Other chapters address family life, the realities of modern relationships, and the need for pastoral realism rather than doctrinal rigidity. Frank aligns himself closely with Francis’s emphasis on accompaniment, compassion, and understanding the complexities that families face today. Similarly, his discussion of synodality highlights Francis’s attempt to create a more participatory and listening Church — one open to the voices of women, laypeople, and communities often ignored at institutional levels.
These reflections make the book especially valuable for readers searching for a clear, accessible summary of Francis’s social and spiritual priorities. Frank’s tone is pastoral, hopeful, and inviting.. Particularly helpful are the Questions for Reflection, crafted by Janeen Murphy, found at the end of each chapter.
4. How This Book Contributes to Understanding Pope Francis
Despite its acknowledged limitations, The Disruptive Pilgrim’s Guide serves an important role, especially in the evolving landscape of the Church and global Catholicism in the mid-2020s in four ways.
First, it offers a concise orientation to the key themes of Francis’s papacy, in a way that is digestible to lay readers, clergy, and those curious about contemporary Catholicism. In an era where the Church faces multiple crises, ecological, social, institutional, existential, a short, reflective guide grounded in spirituality yet deeply aware of social realities can be very timely.
Second, the book invites readers into active discipleship rather than passive reception. By framing the Church as a “pilgrim community,” Brennan challenges Christians to see themselves not as consumers of doctrine but as companions on a journey — walking with the marginalised, caring for creation, engaging in social justice, promoting inclusion, and embracing synodality. That is a powerful counter-narrative to institutional rigidity or doctrinal complacency.
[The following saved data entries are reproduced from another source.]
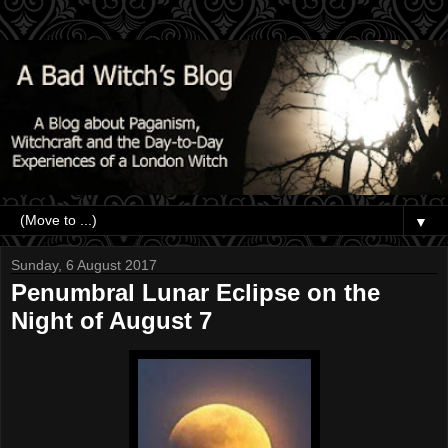
▼
Sunday, 6 August 2017
Penumbral Lunar Eclipse on the
Night of August 7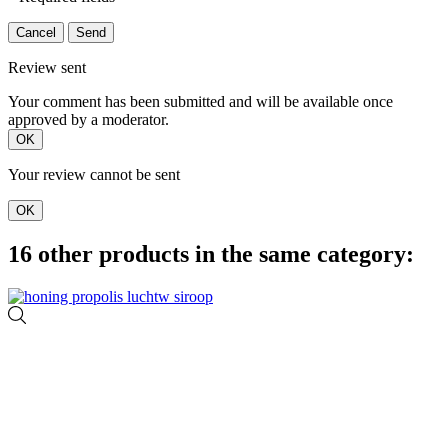
Cancel
Send
Review sent
Your comment has been submitted and will be available once
approved by a moderator.
OK
Your review cannot be sent
OK
16 other products in the same category: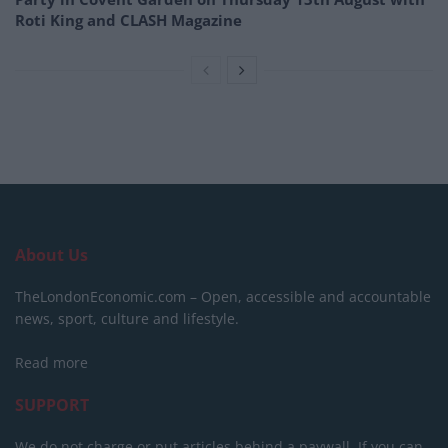
Roti King and CLASH Magazine
About Us
TheLondonEconomic.com – Open, accessible and accountable
news, sport, culture and lifestyle.
Read more
SUPPORT
We do not charge or put articles behind a paywall. If you can,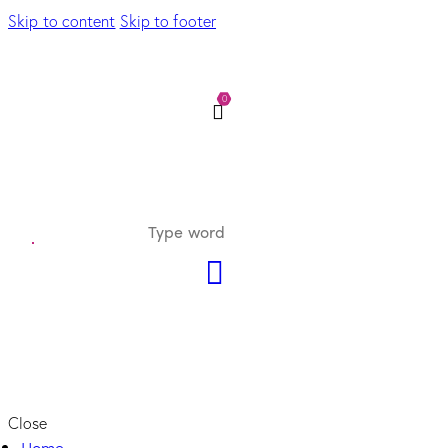
Skip to content
Skip to footer
0
Close
Home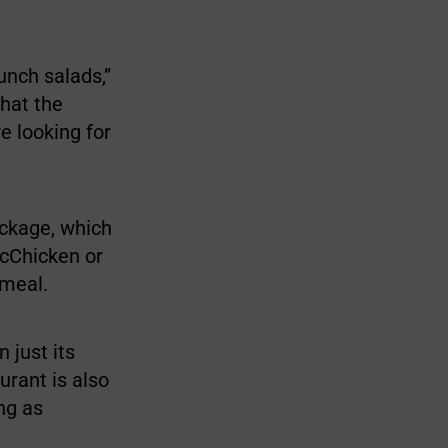
unch salads,”
what the
e looking for
ackage, which
McChicken or
 meal.
 just its
urant is also
ong as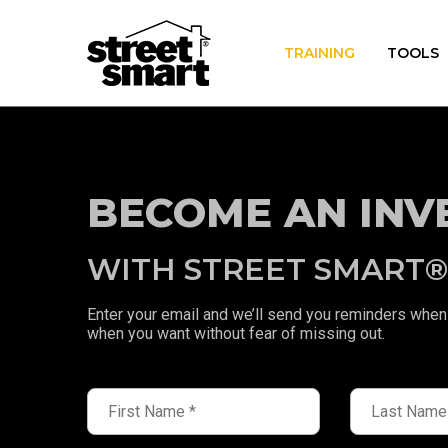
TRAINING
TOOLS
BECOME AN INV
WITH STREET SMART
Enter your email and we’ll send you reminders when 
when you want without fear of missing out.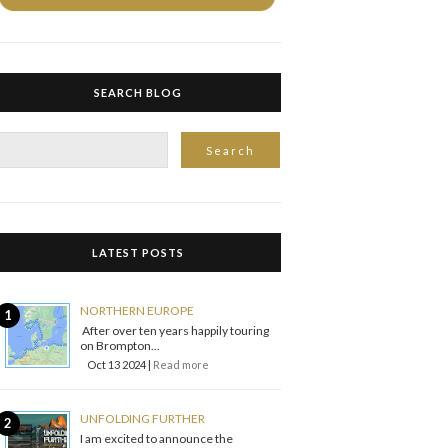
SEARCH BLOG
LATEST POSTS
NORTHERN EUROPE
After over ten years happily touring
on Brompton...
Oct 13 2024 |
Read more
UNFOLDING FURTHER
I am excited to announce the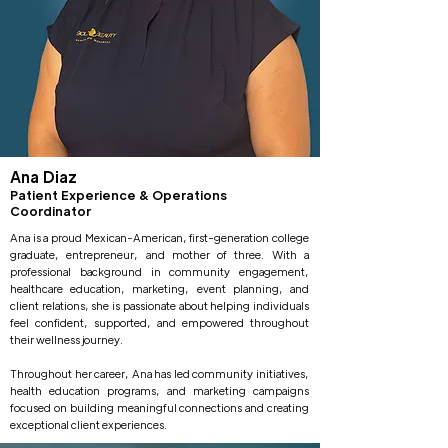
Ana Diaz
Patient Experience & Operations
Coordinator
Ana is a proud Mexican-American, first-generation college
graduate, entrepreneur, and mother of three. With a
professional background in community engagement,
healthcare education, marketing, event planning, and
client relations, she is passionate about helping individuals
feel confident, supported, and empowered throughout
their wellness journey.
Throughout her career, Ana has led community initiatives,
health education programs, and marketing campaigns
focused on building meaningful connections and creating
exceptional client experiences.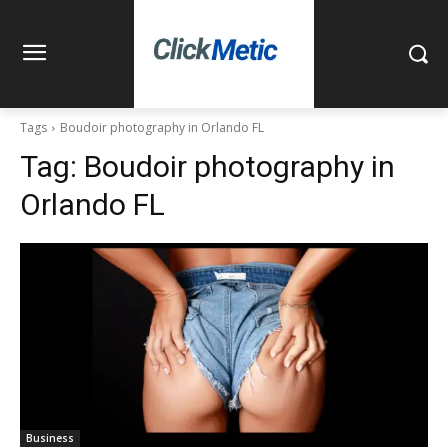
Tags
Boudoir photography in Orlando FL
Tag:
Boudoir photography in
Orlando FL
Business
This is all the more so as we acknowledge yesterday’s celebration of the conclusion of Vatican II, sixty years ago, and its prism of understanding the church as “The pilgrim People of God”.
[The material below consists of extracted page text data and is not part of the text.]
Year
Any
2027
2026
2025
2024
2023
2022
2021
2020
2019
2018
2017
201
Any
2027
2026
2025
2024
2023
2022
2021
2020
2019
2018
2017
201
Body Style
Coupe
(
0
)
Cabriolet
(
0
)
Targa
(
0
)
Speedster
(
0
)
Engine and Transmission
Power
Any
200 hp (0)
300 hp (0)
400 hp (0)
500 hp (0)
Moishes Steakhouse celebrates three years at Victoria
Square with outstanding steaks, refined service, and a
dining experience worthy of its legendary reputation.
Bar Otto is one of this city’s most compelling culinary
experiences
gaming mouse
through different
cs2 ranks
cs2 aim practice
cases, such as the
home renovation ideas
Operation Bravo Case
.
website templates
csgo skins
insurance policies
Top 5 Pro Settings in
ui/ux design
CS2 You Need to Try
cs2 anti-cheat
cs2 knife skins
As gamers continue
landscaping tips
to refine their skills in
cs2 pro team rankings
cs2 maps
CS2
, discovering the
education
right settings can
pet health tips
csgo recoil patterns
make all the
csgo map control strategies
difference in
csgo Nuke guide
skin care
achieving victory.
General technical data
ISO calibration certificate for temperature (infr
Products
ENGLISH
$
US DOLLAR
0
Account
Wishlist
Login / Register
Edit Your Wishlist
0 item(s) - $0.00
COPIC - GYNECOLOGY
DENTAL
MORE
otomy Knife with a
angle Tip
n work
Third, given that it is written by a fellow Jesuit, the book helps highlight how the spirituality and intellectual tradition of the Jesuits may shape the future direction of Catholicism. In that sense, the book is not only about Francis the individual, but about a deeper undercurrent in the global Church: one that values dialogue, social justice, ecology, and pastoral care.
Finally, even for critics and sceptics, the book serves as a useful conversation starter. Its hopeful tone invites debate: about what kind of Church we want, what reforms are possible, how to balance tradition and change, and how to navigate the tension between institutional stability and prophetic transformation.
5. Conclusion
Pope Francis: The Disruptive Pilgrim’s Guide is best understood as a thoughtful companion rather than a comprehensive biography. It is a worthy door into a larger house.
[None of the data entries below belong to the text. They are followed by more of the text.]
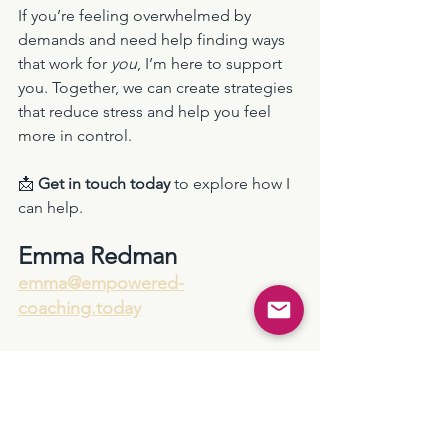
If you’re feeling overwhelmed by 
demands and need help finding ways 
that work for 
you
, I’m here to support 
you. Together, we can create strategies 
that reduce stress and help you feel 
more in control.
📩 
Get in touch today
 to explore how I 
can help.
Emma Redman
emma@empowered-
coaching.today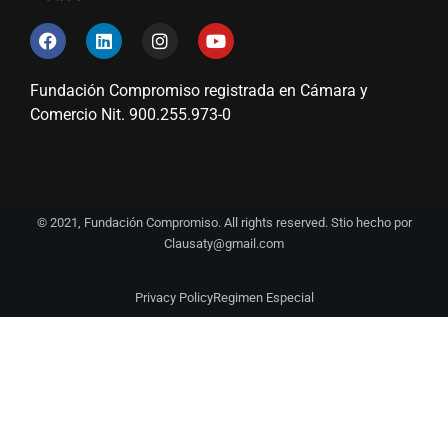
Fundación Compromiso registrada en Cámara y
Comercio Nit. 900.255.973-0
© 2021, Fundación Compromiso. All rights reserved. Stio hecho por
Clausaty@gmail.com
Privacy Policy
Regimen Especial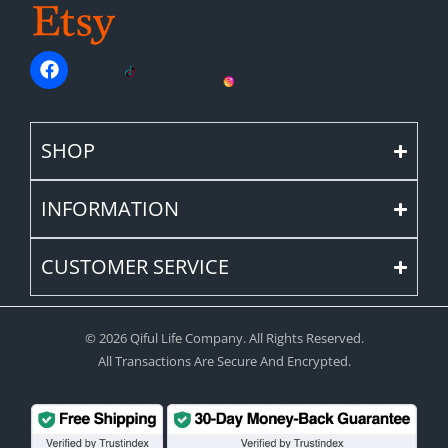
SHOP
INFORMATION
CUSTOMER SERVICE
© 2026 Qiful Life Company. All Rights Reserved.
All Transactions Are Secure And Encrypted.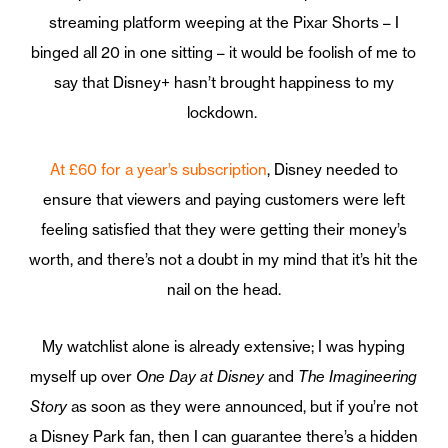
streaming platform weeping at the Pixar Shorts – I
binged all 20 in one sitting – it would be foolish of me to
say that Disney+ hasn’t brought happiness to my
lockdown.
At £60 for a year’s subscription
, Disney needed to
ensure that viewers and paying customers were left
feeling satisfied that they were getting their money’s
worth, and there’s not a doubt in my mind that it’s hit the
nail on the head.
My watchlist alone is already extensive; I was hyping
myself up over
One Day at Disney
and
The Imagineering
Story
as soon as they were announced, but if you’re not
a Disney Park fan, then I can guarantee there’s a hidden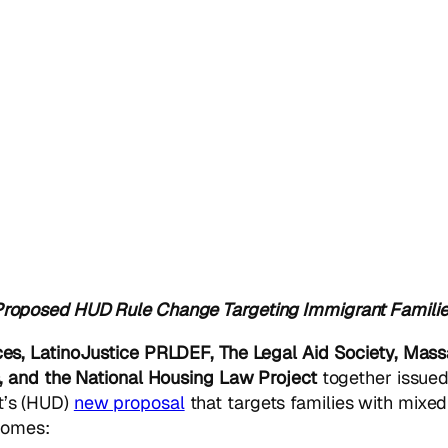
oposed HUD Rule Change Targeting Immigrant Famili
es, LatinoJustice PRLDEF, The Legal Aid Society, Mass
, and the National Housing Law Project
together
issued
t’s (HUD)
new proposal
that targets families with mixed
 homes: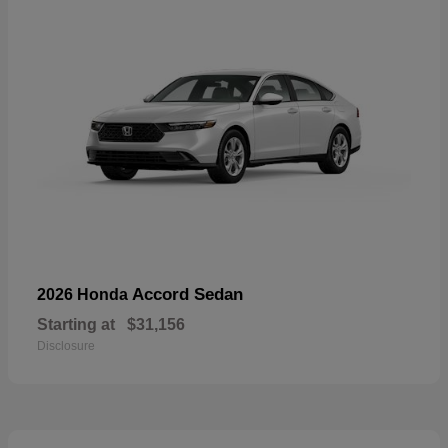
Accord Sedan
2026 Honda
Starting at
$31,156
Disclosure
In short: it’s a short, passionate invitation to pilgrimage, not an exhaustive dossier. As a guide for readers wanting to reflect on what a contemporary papacy could mean for ordinary believers, for the Church, and for the world, it is powerful and timely. But as a definitive account of everything “Pope Francis” stands for (or is challenged by), it is deliberately partial, shaped by hope, by faith, by a vision of what the Church might become.
In his conclusion, Frank Brennan offers what he calls a “roadmap for pilgrims” — a guide for Christians seeking to walk with a Church that is an “evangelising church committed to care for our common home by being fraternal and in solidarity with all, especially those on the frontiers and peripheries which are the privileged centres of grace.”
Thank you Frank for your insights and roadmap and for opening the door for us, through which you invite us to step.